Today’s notice: Scoop: Football is probably coming back to D.C. The shortest 100 days in memory are also somehow the longest. Congress is done recessing. Two 2026 scoops. And an exclusive look at a (very large) new face on Capitol Hill.
DOGE’s Bark and Its Bite
The whole First 100 Days thing is a rhetorically important but technically meaningless part of a presidency. Usually. But few presidents have promised as much fundamental change in as short a time as President Donald Trump, so it’s as good a time as any to take stock of exactly how the revolution is going.
DOGE is clearly the defining project of Trump’s 100 days, a mark he’ll hit this week. Trump empowered Elon Musk, Russ Vought and others to insert chaos into the federal government in the name of creating ideological purity and, it has been promised, big savings for the American taxpayer. How’s it going? Well, the former may be happening.

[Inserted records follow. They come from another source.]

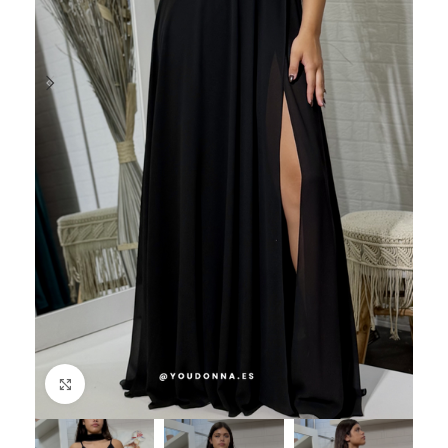
Haga Click para agrandar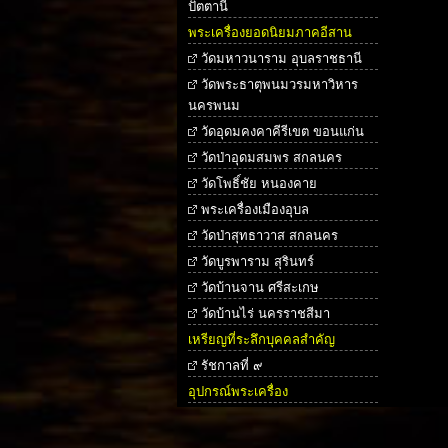
ปัตตานี
พระเครื่องยอดนิยมภาคอีสาน
วัดมหาวนาราม อุบลราชธานี
วัดพระธาตุพนมวรมหาวิหาร
นครพนม
วัดอุดมคงคาคีรีเขต ขอนแก่น
วัดป่าอุดมสมพร สกลนคร
วัดโพธิ์ชัย หนองคาย
พระเครื่องเมืองอุบล
วัดป่าสุทธาวาส สกลนคร
วัดบูรพาราม สุรินทร์
วัดบ้านจาน ศรีสะเกษ
วัดบ้านไร่ นครราชสีมา
เหรียญที่ระลึกบุคคลสำคัญ
รัชกาลที่ ๙
อุปกรณ์พระเครื่อง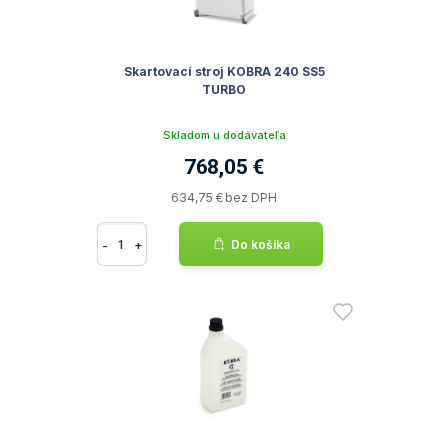
Skartovací stroj KOBRA 240 SS5
TURBO
Skladom u dodávateľa
768,05 €
634,75 € bez DPH
-
+
Do košíka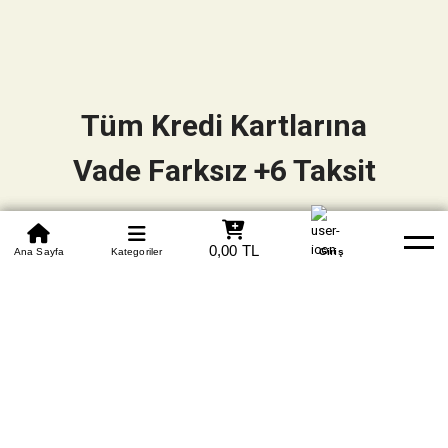
Tüm Kredi Kartlarına
Vade Farksız +6 Taksit
0850 305 09 70
0,00 TL
Beden Tablosu
Ana Sayfa
Kategoriler
Banka Hesapları
Whatsapp
Yardım
Giriş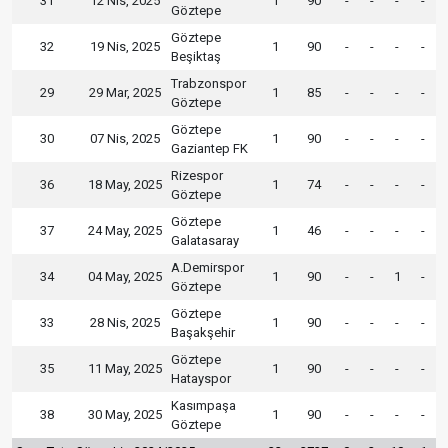
31
12 Nis, 2025
1
90
-
-
-
-
Göztepe
Göztepe
32
19 Nis, 2025
1
90
-
-
-
-
Beşiktaş
Trabzonspor
29
29 Mar, 2025
1
85
-
-
-
-
Göztepe
Göztepe
30
07 Nis, 2025
1
90
-
-
-
-
Gaziantep FK
Rizespor
36
18 May, 2025
1
74
-
-
-
-
Göztepe
Göztepe
37
24 May, 2025
1
46
-
-
-
-
Galatasaray
A.Demirspor
34
04 May, 2025
1
90
-
-
1
-
Göztepe
Göztepe
33
28 Nis, 2025
1
90
-
-
-
-
Başakşehir
Göztepe
35
11 May, 2025
1
90
-
-
-
-
Hatayspor
Kasımpaşa
38
30 May, 2025
1
90
-
-
-
-
Göztepe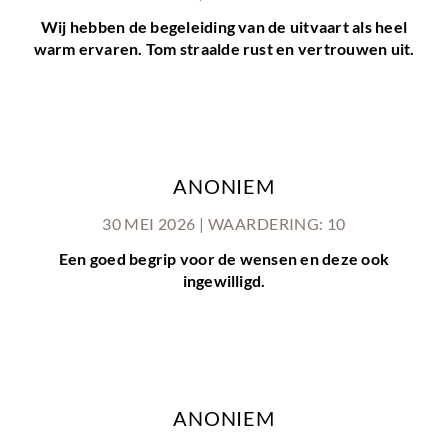
Wij hebben de begeleiding van de uitvaart als heel
warm ervaren. Tom straalde rust en vertrouwen uit.
ANONIEM
30 MEI 2026 | WAARDERING: 10
Een goed begrip voor de wensen en deze ook
ingewilligd.
ANONIEM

But NOTUS’ Mark Alfred reports that the latter promise — the money one — has yet to be kept.
Mark ran the numbers, finding “DOGE has fallen far short of Musk’s October estimate that it would cut $2 trillion from the budget — and may well end up below Musk’s amended prediction that it would hit $150 billion this fiscal year.” In fact, the federal government “spent $171 billion more than the same period in the previous two years,” Mark writes. He’s got a detailed look at DOGE’s fiscal impact, with charts. (You will enjoy the charts.)
But let’s pull back a bit. Just as the project is both about politics and money, the criticisms of DOGE’s fiscal results come from spending hawks and ideological opponents alike. The Cato Institute tells Mark the problem is “the cuts that DOGE has done are too small.” The Center for American Progress tells him the problem is Musk “pretends” to be focused on waste but actually “goes out for things he hates.”
Think about what has actually surprised people about the opening months of Trump’s second term. D.C. vets laughed off DOGE when it was announced as just another White House’s Blue Ribbon reform project that would end without making a fiscal dent. Seems like they were right to say that the budget shrinks for no president. But there were also few who actually believed Trump would succeed in his coordinated effort to tear up the ideas like Congress decides how money is spent and agency expertise is a nonpartisan good. On those fronts, DOGE is looking like one of the more successful — and speedy — political projects we’ve seen in a long time.
Those American taxpayers? They love saving money. But as Musk vows to dial back his involvement, it’s not yet clear they love what DOGE has actually done for them.
—Evan McMorris-Santoro | Read Mark’s story.
NOTUS Scoop: Commanders To D.C.
The city of D.C. and the Washington Commanders will announce a deal today to fund a new football stadium at the RFK Memorial site in eastern Capitol Hill, NOTUS’ Reese Gorman and Mark Alfred scooped.
It’ll be up to the D.C. Council to ratify the deal.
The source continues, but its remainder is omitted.